Climate Solidarity presents a vision for the labor climate movement. It offers a comprehensive and at times provocative view of the past, present, and future of organized labor and climate change. It provides a substantive analysis for leaders and activists in the labor climate movement. It presents a well thought out, historically informed analysis both of climate change and of organized labor. Climate Solidarity will be read and discussed by those who will shape labor’s response to the climate crisis.

Jeremy Brecher is the author of more than a dozen books on labor and social movements, including the labor history classic Strike!, recently published in an expanded fortieth anniversary edition by PM Press. Climate Solidarity: Workers vs. Warming is part of Brecher’s Climate Insurgency Trilogy, along with Climate Insurgency: A Strategy for Survival and Against Doom: A Climate Insurgency Manual.

 

What’s in Climate Solidarity

 

The Introduction to Climate Solidarity, “Climate and Work,” poses the paradox of workers producing the greenhouse gases that are producing catastrophe for us and future generations.

 

Chapter 2, “The World Order of Climate Alienation,” describes the features of the modern world order that helped create and perpetuate climate alienation, including the nation state system, private property, markets, wage labor, and dependence on fossil fuels.

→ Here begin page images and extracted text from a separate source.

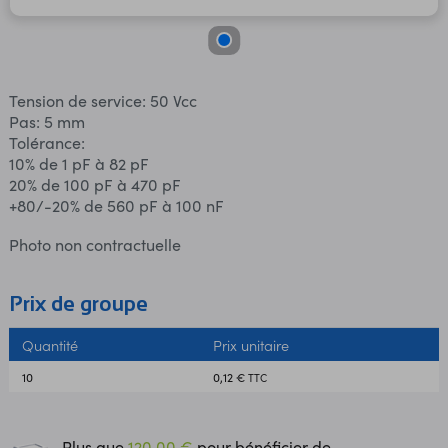
Tension de service: 50 Vcc
Pas: 5 mm
Tolérance:
10% de 1 pF à 82 pF
20% de 100 pF à 470 pF
+80/-20% de 560 pF à 100 nF
Photo non contractuelle
Prix de groupe
Quantité
Prix unitaire
10
0,12 €
TTC
Plus que
120,00 €
pour bénéficier de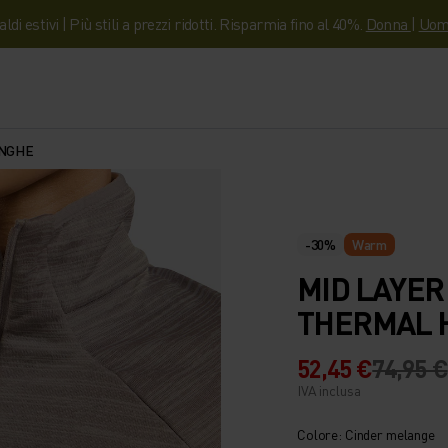
aldi estivi | Più stili a prezzi ridotti. Risparmia fino al 40%.
Donna
|
Uom
UNGHE
-30%
Warm
MID LAYER
THERMAL H
52,45 €
74,95 €
IVA inclusa
Colore: Cinder melange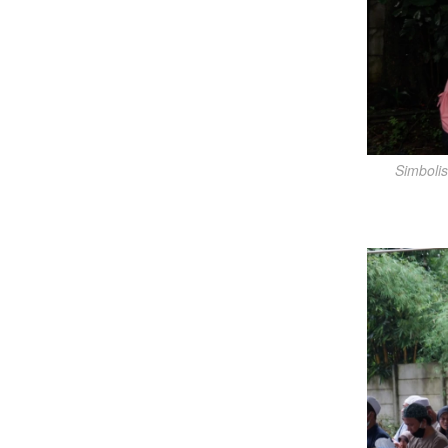
Simboli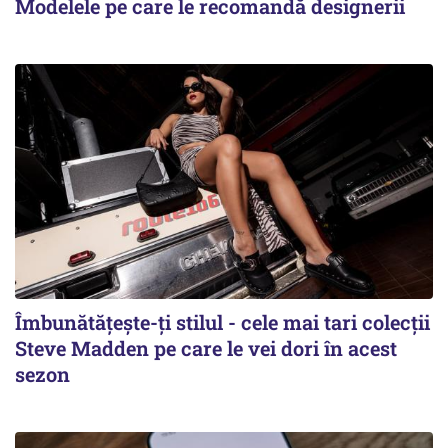
Modelele pe care le recomandă designerii
Îmbunătățește-ți stilul - cele mai tari colecții
Steve Madden pe care le vei dori în acest
sezon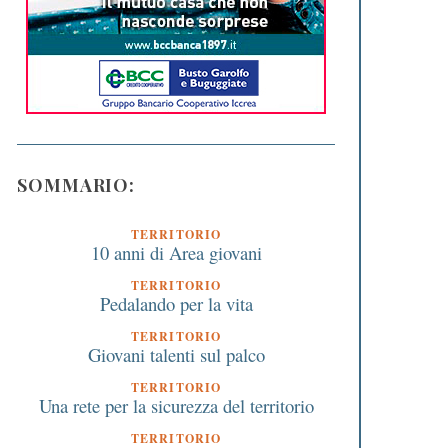
SOMMARIO:
TERRITORIO
10 anni di Area giovani
TERRITORIO
Pedalando per la vita
TERRITORIO
Giovani talenti sul palco
TERRITORIO
Una rete per la sicurezza del territorio
TERRITORIO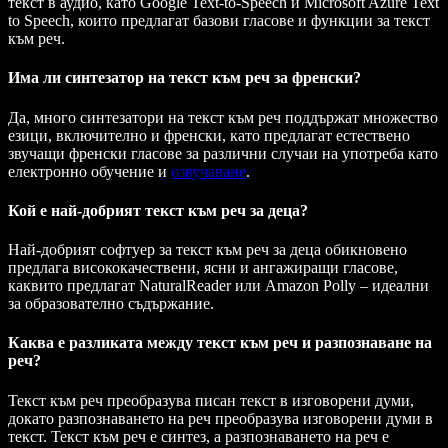
текст в аудио, като Google Text-to-Speech и Microsoft Azure Text
to Speech, които предлагат базови гласове и функции за текст
към реч.
Има ли синтезатор на текст към реч за френски?
Да, много синтезатори на текст към реч поддържат множество
езици, включително и френски, като предлагат естествено
звучащи френски гласове за различни случаи на употреба като
електронно обучение и
озвучаване
.
Кой е най-добрият текст към реч за деца?
Най-добрият софтуер за текст към реч за деца обикновено
предлага висококачествени, ясни и ангажиращи гласове,
каквито предлагат NaturalReader или Amazon Polly – идеални
за образователно съдържание.
Каква е разликата между текст към реч и разпознаване на
реч?
Текст към реч преобразува писан текст в изговорени думи,
докато разпознаването на реч преобразува изговорени думи в
текст. Текст към реч е синтез, а разпознаването на реч е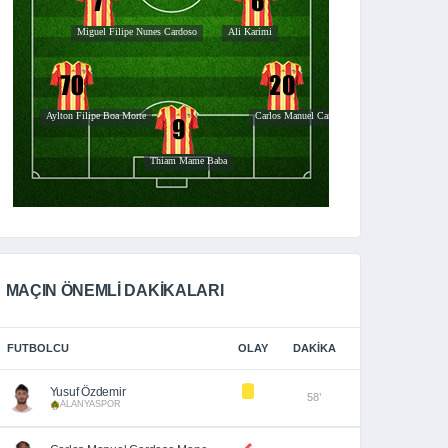
MAÇIN ÖNEMLİ DAKİKALARI
FUTBOLCU
OLAY
DAKIKA
Yusuf Özdemir
58’
ALANYASPOR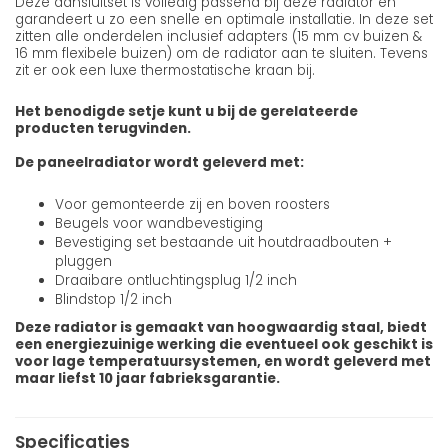
Deze aansluitset is volledig passend bij deze radiator en
garandeert u zo een snelle en optimale installatie. In deze set
zitten alle onderdelen inclusief adapters (15 mm cv buizen &
16 mm flexibele buizen) om de radiator aan te sluiten. Tevens
zit er ook een luxe thermostatische kraan bij.
Het benodigde setje kunt u bij de gerelateerde
producten terugvinden.
De paneelradiator wordt geleverd met:
Voor gemonteerde zij en boven roosters
Beugels voor wandbevestiging
Bevestiging set bestaande uit houtdraadbouten +
pluggen
Draaibare ontluchtingsplug 1/2 inch
Blindstop 1/2 inch
Deze radiator is gemaakt van hoogwaardig staal, biedt
een energiezuinige werking die eventueel ook geschikt is
voor lage temperatuursystemen, en wordt geleverd met
maar liefst 10 jaar fabrieksgarantie.
Specificaties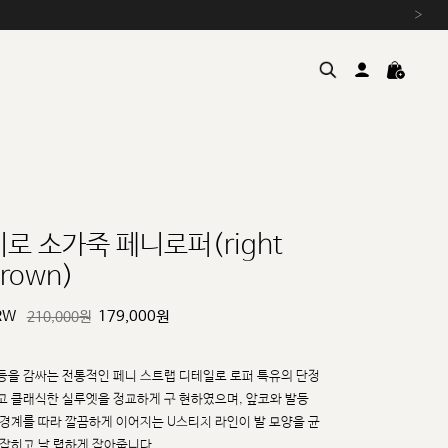
›
히로 소가죽 페니로퍼(right
rown)
여름을 위한 특별한 혜택, 10% 
원부자재 상승에 따른 가격 조
RW
179,000
원
210,000원
설 연휴 배송 안내 및 쿠폰 혜택
추석 연휴 최대 10% 할인 쿠
등을 감싸는 전통적인 페니 스트랩 디테일로 로퍼 특유의 단정
고 클래식한 실루엣을 정교하게 구
현하였으며, 앞코와 발등
 경계를 따라 깔끔하게 이어지는 U스티치 라인이 발 모양을 균
 잡히고 날
렵하게 잡아줍니다.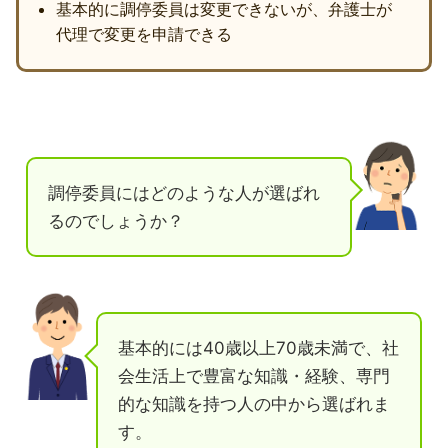
基本的に調停委員は変更できないが、弁護士が
代理で変更を申請できる
調停委員にはどのような人が選ばれ
るのでしょうか？
基本的には40歳以上70歳未満で、社
会生活上で豊富な知識・経験、専門
的な知識を持つ人の中から選ばれま
す。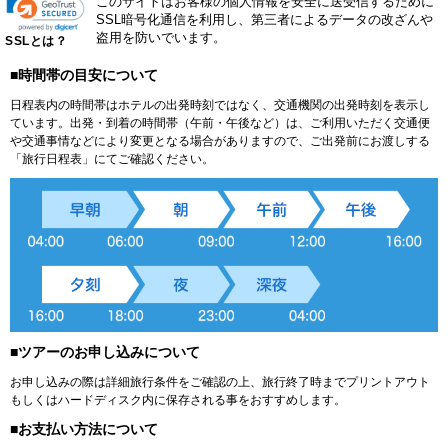
このサイトはお客様の個人情報を安全に送受信するために
SSL暗号化通信を利用し、第三者によるデータの改ざんや
盗用を防いでいます。
SSLとは？
■時間帯の目安について
日程表内の時間帯はホテルの出発時刻ではなく、交通機関の出発時刻を表示し
ています。出発・到着の時間帯（午前・午後など）は、ご利用いただく交通便
や交通事情などにより変更となる場合がありますので、ご出発前にお渡しする
「旅行日程表」にてご確認ください。
■ツアーのお申し込みについて
お申し込みの際は詳細旅行条件をご確認の上、旅行終了時までプリントアウト
もしくはハードディスク内に保存される事をおすすめします。
■お支払い方法について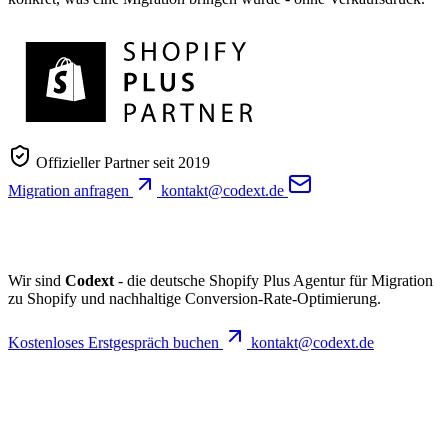
Offizieller Partner seit 2019
Migration anfragen
kontakt@codext.de
Wir sind
Codext
- die deutsche Shopify Plus Agentur für Migration
zu Shopify und nachhaltige Conversion-Rate-Optimierung.
Kostenloses Erstgespräch buchen
kontakt@codext.de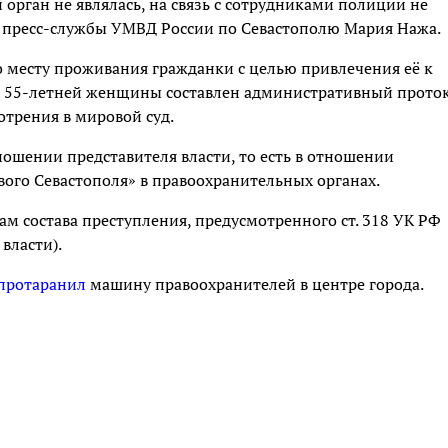
орган не являлась, на связь с сотрудниками полиции не
я пресс-службы УМВД России по Севастополю Мария Нажа.
месту проживания гражданки с целью привлечения её к
и 55-летней женщины составлен административный прото
мотрения в мировой суд.
ошении представителя власти, то есть в отношении
вого Севастополя» в правоохранительных органах.
м состава преступления, предусмотренного ст. 318 УК РФ
власти).
протаранил
машину правоохранителей в центре города.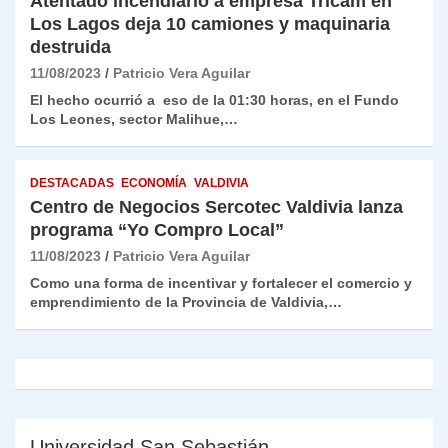
Atentado incendiario a empresa Tricam en
Los Lagos deja 10 camiones y maquinaria
destruida
11/08/2023
Patricio Vera Aguilar
El hecho ocurrió a eso de la 01:30 horas, en el Fundo
Los Leones, sector Malihue,…
DESTACADAS
ECONOMÍA
VALDIVIA
Centro de Negocios Sercotec Valdivia lanza
programa “Yo Compro Local”
11/08/2023
Patricio Vera Aguilar
Como una forma de incentivar y fortalecer el comercio y
emprendimiento de la Provincia de Valdivia,…
Universidad San Sebastián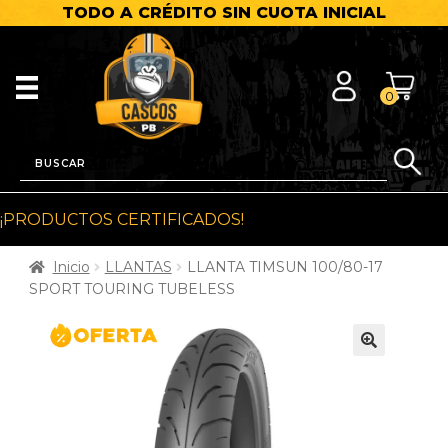
TODO A CRÉDITO SIN CUOTA INICIAL
0
¡PRODUCTOS CERTIFICADOS!
Inicio
LLANTAS
LLANTA TIMSUN 100/80-17
SPORT TOURING TUBELESS
🔍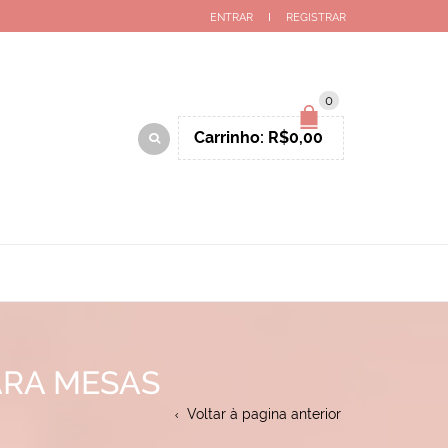
ENTRAR
REGISTRAR
0
Carrinho:
R$
0,00
ARA MESAS
Voltar à pagina anterior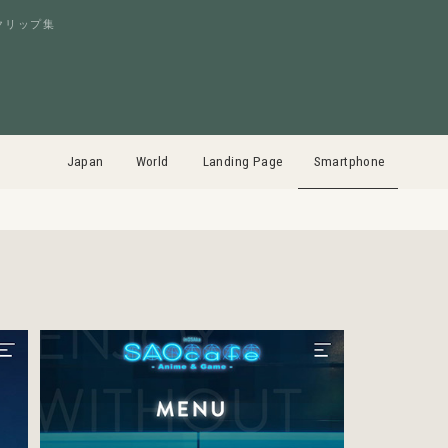
クリップ集
Japan
World
Landing Page
Smartphone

It demonstrates how these features can lead workers and our organizations to pursue short-term particular interests at the expense of our long-term common interest in a sustainable, climate-safe planet. It shows how these same features render workers largely powerless to protect the climate should we wish and choose to do so. It explains how short-term particular interests and powerlessness interact to produce climate alienation. It concludes with a broad outline of how these features must be changed to make effective climate protection possible.

 

Chapter 3, “Worker Movements,” describes the ways in which workers have come together throughout modern history to act on common interests. It shows how worker actions have been rooted in patterns of mutual solidarity, self-organization, and challenge to authority. It describes how worker solidarity, organization, and action have often been restricted to limited groups and objectives. It indicates how those restrictions have limited the power of workers to influence our conditions of existence. And it tells how those limits have often been overcome in new forms of collective action.

 

Chapter 4, “Organized Labor and Climate Protection,” describes how the tension between the apparent short-term interests of particular groups of American workers in particular climate-destroying activities and workers’ common interest in climate protection have been expressed in two major trade union statements on global warming and in the controversy over the Keystone XL pipeline.

 

Chapter 5, “The Emergence of Climate Solidarity,” shows many ways in which American workers are expressing our common interests in climate protection and finding ways to act on them.

 

Chapter 6, “A Climate-Protecting Workers’ Movement,” explores how workers could move beyond short-term special interests in climate-destroying activities to develop broader solidarity and self-organization through the struggle to protect the Earth’s climate.

 

Chapter 7, “A Worker Climate Action Plan,” proposes a program of social change that workers need to impose on those in authority to eliminate climate alienation.

 

Chapter 8, “Climate Solidarity vs. the Alienation of Labor,” sums up the central role of worker climate protection in both protection of the earth’s climate and in the self-liberation of workers from a destructive world order.